Introduction

Archive des webémissions: Un nouveau rapport des Nations Unies réaffirme la position de la Rapporteuse Spéciale

Cette semaine, nous examinons un nouveau rapport des Nations Unies et une brève mise à jour sur le projet de loi C-7.

Archive des webémissions: Un nouveau rapport des Nations Unies réaffirme la position de la Rapporteuse Spéciale

Dans cet épisode de l’Euthanasie et l’incapacité, Amy Hasbrouck, Taylor Hyatt et Christian Debray discutent:

  • Un nouveau rapport des Nations Unies réaffirme la position de la Rapporteuse Spéciale sur le SA & E
  • Une prolongation de quatre mois est accordée au P.G. pour l’adoption du nouveau projet de loi sur l’AMM

Veuillez noter que ceci n’est qu’un script et notre webémission inclut des commentaires additionnels.

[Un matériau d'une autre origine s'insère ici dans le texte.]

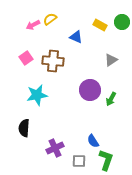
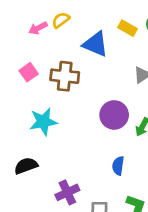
blue triangle: (76, 37) -> (95, 44), size x1.5
black semicircle: (24, 128) -> (26, 166), turned 66
blue semicircle: (93, 141) -> (118, 166), moved, turned 40

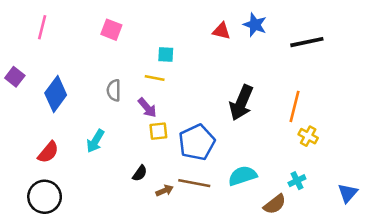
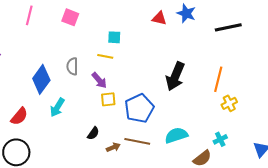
pink line: (42, 27) -> (29, 15), moved
blue diamond: (56, 94) -> (41, 79), moved
yellow cross: (308, 136) -> (229, 103), turned 35

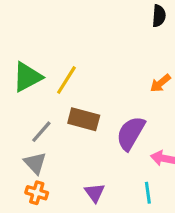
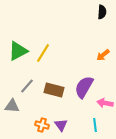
brown rectangle: (84, 119) -> (54, 90), moved
gray triangle: (35, 163) -> (12, 106), moved, turned -42
orange cross: (37, 193) -> (42, 125), moved

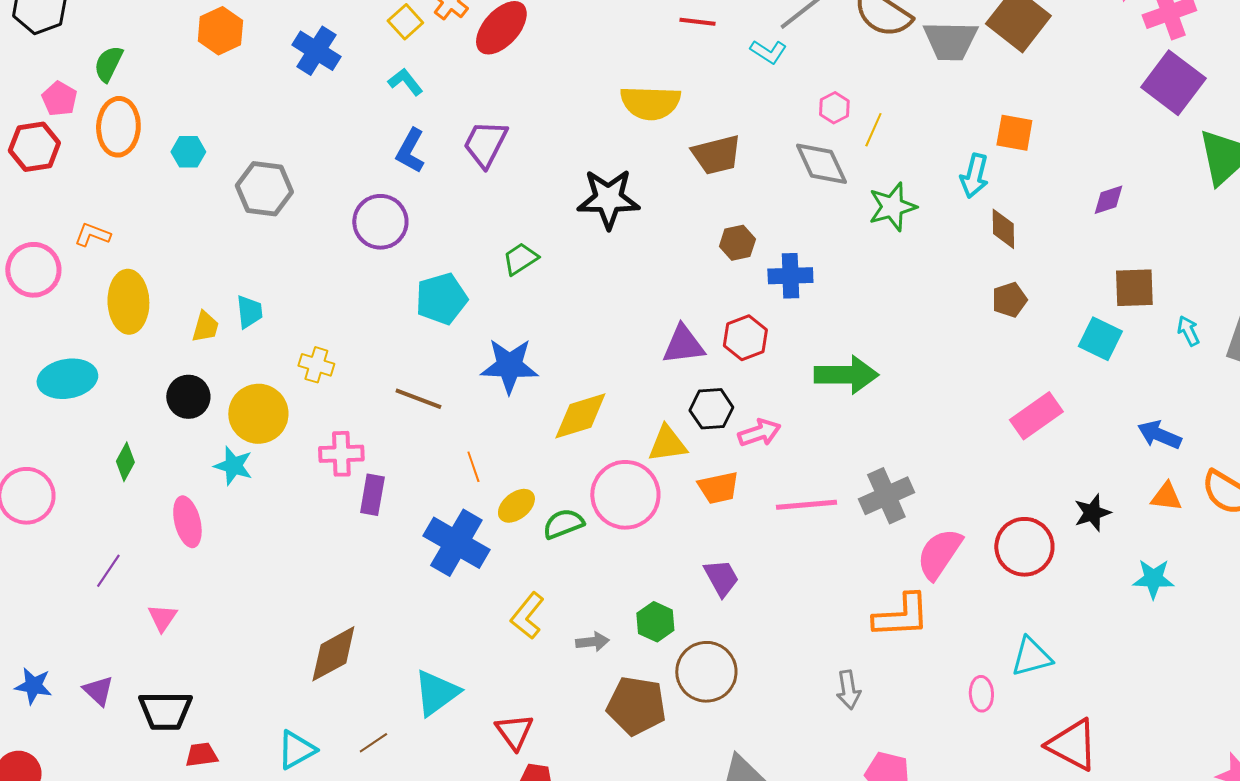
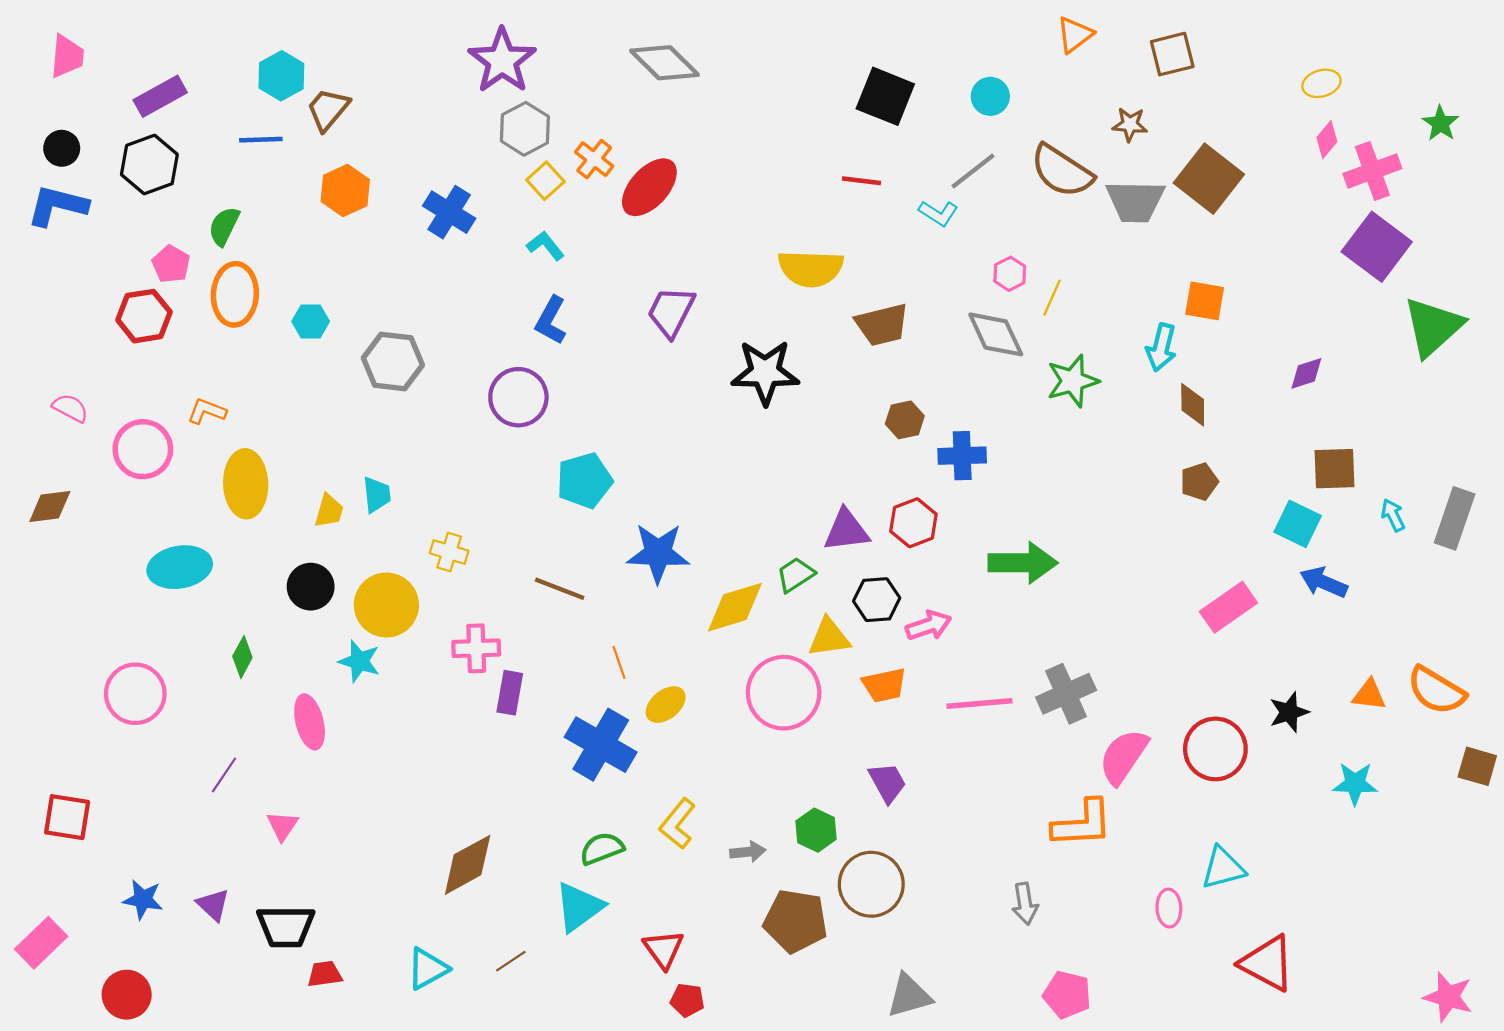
purple trapezoid: (485, 144) -> (671, 312), moved
green trapezoid: (520, 259) -> (795, 575), moved
blue arrow: (1159, 435) -> (1324, 582), moved
green semicircle: (563, 524) -> (602, 849), moved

UN NOUVEAU RAPPORT DES NATIONS UNIES RÉAFFIRME LA POSITION DE LA RAPPORTEUSE SPÉCIALE SUR LE SA & E

  • Nous avons appris le 3 mars l’existence d’un nouveau rapport de la Rapporteuse spéciale sur les droits des personnes handicapées, Catalina Devandas-Aguilar. Il examine l’impact du capacitisme (la discrimination basée sur le handicap) dans la pratique médicale et scientifique, y compris le suicide assisté et l’euthanasie (le SA & E).
  • Le rapport est décrit comme une « étude thématique sur l’incidence du capacitisme dans la pratique médicale et scientifique », et signale de graves préoccupations exprimées par Mme Devandas concernant les questions de bioéthique couvertes dans le rapport de 18 pages. Il s’agit de la première déclaration sur la bioéthique du Rapporteur spécial sur les droits des personnes handicapées et de la première application des principes contenus dans la Déclaration universelle de 2005 de l’UNESCO sur la bioéthique et les droits de l’homme aux personnes handicapées.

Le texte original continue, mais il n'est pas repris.